また、空室リスクを懸念している方は、サブリース契約も選択肢として検討しましょう。

サブリース契約とは

所有者がサブリース会社に物件を貸し、サブリース会社が入居者に部屋を貸す契約形態です。家主には希望家賃の8〜9割程度が全室分支払われるため、空室対策として利用されます。

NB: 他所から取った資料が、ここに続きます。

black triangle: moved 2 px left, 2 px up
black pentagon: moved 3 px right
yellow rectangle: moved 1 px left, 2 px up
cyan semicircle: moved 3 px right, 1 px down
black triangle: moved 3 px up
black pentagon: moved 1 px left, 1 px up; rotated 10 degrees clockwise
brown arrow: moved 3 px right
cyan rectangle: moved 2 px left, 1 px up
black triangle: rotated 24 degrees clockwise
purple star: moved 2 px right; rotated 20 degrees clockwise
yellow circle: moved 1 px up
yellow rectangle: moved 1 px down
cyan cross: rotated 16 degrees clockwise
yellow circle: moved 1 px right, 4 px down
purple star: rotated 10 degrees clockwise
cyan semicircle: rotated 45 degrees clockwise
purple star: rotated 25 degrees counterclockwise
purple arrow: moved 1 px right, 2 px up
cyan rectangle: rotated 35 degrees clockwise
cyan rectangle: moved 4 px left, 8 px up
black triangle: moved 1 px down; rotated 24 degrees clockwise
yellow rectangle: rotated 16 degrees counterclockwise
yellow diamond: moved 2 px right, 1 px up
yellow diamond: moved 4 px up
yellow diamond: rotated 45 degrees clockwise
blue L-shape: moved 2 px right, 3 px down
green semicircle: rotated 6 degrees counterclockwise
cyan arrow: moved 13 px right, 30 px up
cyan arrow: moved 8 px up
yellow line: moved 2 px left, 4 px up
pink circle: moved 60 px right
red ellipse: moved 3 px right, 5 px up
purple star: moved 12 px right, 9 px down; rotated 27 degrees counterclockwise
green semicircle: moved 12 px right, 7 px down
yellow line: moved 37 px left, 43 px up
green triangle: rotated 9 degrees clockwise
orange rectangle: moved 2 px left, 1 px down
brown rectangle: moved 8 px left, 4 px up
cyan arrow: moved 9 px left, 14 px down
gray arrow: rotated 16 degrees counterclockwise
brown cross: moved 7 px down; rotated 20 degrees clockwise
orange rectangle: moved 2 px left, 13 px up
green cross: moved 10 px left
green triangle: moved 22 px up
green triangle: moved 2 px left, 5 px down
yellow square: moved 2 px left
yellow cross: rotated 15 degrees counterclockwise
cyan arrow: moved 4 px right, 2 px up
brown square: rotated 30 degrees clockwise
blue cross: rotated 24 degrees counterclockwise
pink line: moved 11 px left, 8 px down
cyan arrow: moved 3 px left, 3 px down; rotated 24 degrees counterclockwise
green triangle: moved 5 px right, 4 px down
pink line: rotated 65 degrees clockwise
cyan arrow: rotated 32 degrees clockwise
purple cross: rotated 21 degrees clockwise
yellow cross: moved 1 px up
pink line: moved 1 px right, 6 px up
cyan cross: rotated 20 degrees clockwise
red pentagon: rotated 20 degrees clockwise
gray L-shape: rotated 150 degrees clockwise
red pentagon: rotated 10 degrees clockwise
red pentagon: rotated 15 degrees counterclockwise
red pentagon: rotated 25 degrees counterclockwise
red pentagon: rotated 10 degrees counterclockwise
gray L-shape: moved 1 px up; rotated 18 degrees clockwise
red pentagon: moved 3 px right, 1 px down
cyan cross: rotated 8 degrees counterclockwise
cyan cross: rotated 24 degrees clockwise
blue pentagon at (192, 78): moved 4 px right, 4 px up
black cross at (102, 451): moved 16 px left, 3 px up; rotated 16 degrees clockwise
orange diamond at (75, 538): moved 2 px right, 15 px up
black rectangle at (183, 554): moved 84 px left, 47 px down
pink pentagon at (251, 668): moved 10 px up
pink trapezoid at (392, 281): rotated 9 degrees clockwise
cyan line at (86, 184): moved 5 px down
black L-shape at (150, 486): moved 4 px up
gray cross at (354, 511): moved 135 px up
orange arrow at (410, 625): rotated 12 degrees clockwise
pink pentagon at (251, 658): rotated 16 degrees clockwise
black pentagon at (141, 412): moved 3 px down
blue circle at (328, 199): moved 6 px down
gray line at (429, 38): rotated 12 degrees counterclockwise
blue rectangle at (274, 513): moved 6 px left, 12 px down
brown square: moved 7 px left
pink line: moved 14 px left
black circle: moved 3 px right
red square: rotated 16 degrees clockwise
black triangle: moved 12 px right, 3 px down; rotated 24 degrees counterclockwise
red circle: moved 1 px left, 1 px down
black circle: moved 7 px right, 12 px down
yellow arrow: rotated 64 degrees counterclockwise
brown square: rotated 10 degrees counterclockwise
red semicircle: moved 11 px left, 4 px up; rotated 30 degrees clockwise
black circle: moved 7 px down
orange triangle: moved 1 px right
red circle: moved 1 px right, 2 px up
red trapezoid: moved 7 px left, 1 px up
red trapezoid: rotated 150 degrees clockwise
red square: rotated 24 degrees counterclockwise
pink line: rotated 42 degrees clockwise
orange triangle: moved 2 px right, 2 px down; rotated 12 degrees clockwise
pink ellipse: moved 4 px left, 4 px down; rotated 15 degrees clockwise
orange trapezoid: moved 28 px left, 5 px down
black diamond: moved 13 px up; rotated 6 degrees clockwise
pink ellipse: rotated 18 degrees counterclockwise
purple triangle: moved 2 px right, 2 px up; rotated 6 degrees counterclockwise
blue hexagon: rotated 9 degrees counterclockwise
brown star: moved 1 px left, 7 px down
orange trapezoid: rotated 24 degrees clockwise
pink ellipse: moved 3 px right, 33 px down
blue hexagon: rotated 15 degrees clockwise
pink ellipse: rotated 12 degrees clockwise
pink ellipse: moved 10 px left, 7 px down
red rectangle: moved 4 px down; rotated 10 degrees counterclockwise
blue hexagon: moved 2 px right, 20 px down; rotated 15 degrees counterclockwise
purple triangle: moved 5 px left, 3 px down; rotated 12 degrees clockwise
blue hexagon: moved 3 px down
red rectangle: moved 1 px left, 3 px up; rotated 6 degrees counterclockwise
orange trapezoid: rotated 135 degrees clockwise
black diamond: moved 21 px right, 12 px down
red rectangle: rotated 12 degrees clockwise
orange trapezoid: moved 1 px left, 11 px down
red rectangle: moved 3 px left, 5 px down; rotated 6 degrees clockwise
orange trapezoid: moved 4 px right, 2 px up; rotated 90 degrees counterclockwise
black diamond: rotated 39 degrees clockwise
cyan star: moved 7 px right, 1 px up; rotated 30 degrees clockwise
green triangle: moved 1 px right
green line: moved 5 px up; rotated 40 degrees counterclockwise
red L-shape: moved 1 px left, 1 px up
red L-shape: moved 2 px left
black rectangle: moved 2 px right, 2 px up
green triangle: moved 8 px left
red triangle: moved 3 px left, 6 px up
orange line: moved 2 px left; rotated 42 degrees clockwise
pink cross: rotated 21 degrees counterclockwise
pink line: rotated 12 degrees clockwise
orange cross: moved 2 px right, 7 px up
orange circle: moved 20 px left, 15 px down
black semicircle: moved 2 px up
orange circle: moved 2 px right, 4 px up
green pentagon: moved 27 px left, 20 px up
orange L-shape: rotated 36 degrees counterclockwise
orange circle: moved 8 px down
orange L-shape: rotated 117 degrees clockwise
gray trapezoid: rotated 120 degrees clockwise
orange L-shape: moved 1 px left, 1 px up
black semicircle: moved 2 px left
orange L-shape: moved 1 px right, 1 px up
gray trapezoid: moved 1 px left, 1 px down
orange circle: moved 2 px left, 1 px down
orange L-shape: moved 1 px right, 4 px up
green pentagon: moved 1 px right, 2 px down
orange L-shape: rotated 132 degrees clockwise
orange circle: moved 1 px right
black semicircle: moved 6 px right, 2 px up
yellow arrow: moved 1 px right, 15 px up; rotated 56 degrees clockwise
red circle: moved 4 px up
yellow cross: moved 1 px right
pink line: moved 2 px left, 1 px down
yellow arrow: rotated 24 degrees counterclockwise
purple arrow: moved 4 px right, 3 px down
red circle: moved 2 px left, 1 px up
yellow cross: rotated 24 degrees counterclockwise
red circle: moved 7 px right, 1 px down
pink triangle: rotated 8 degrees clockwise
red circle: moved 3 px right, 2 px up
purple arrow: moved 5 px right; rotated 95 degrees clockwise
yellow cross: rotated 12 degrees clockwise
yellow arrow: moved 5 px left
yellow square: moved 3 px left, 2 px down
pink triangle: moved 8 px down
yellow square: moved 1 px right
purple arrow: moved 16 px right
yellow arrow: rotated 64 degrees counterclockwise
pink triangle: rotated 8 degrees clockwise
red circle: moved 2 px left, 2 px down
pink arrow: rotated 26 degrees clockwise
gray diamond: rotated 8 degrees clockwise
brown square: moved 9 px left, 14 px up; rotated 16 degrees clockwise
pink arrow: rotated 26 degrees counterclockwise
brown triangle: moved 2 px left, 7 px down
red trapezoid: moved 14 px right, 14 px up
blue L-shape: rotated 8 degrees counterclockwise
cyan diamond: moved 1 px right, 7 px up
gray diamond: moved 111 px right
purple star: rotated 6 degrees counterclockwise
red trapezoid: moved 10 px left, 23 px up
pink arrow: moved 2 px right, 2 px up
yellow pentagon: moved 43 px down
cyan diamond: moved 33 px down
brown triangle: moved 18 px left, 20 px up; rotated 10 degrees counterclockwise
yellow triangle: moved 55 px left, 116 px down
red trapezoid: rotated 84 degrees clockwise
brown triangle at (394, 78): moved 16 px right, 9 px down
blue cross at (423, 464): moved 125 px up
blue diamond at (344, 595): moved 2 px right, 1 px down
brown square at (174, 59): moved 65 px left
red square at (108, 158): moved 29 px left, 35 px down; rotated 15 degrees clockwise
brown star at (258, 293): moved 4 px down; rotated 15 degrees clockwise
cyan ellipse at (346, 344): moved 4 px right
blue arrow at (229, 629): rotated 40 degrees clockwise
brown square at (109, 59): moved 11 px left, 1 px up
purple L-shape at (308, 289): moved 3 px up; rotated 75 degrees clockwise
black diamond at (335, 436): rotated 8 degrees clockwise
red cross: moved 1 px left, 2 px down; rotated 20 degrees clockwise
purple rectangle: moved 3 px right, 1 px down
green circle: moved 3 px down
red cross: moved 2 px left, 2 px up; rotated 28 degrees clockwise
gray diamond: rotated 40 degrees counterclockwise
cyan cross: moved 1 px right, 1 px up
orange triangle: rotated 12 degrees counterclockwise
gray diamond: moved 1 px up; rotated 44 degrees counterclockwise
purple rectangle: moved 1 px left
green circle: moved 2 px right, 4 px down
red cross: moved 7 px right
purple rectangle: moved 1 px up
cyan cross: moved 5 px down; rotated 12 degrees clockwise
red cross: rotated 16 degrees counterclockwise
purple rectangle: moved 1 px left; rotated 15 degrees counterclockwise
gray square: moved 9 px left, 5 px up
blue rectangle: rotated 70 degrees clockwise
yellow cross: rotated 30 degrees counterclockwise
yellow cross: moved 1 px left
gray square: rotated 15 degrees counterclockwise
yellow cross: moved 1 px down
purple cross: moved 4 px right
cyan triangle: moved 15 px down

詳細はサブリース契約の概要やリスクについて解説している記事をご参照ください。

7.不動産会社による集客

管理会社が決まったら、不動産会社による集客が始まります。
不動産会社が入居者を募集し、賃貸借契約を仲介する流れです。

8.ローン返済・家賃収入の受け取り開始

入居者が決まれば契約開始日に合わせて賃料が発生し、家主に定期的に家賃が支払われます。家主側は金融機関との取り決めに合わせて、ローン返済を開始します。

まとめ

マンション経営は、所有するマンションを賃貸に出して家賃収入を得る、または売却して売却益を得ることです。
マンション経営は収入面でも節税面でもメリットはありますが、初期費用が高額となります。また、空室や滞納により収入が入ってこないリスクもあるでしょう。
マンション経営を始める際に重要なことは、経営をする所有者自身の知識と物件選び、頼れる不動産会社の選定です。
初めてマンション経営をする方は、頼れる不動産会社を選びましょう。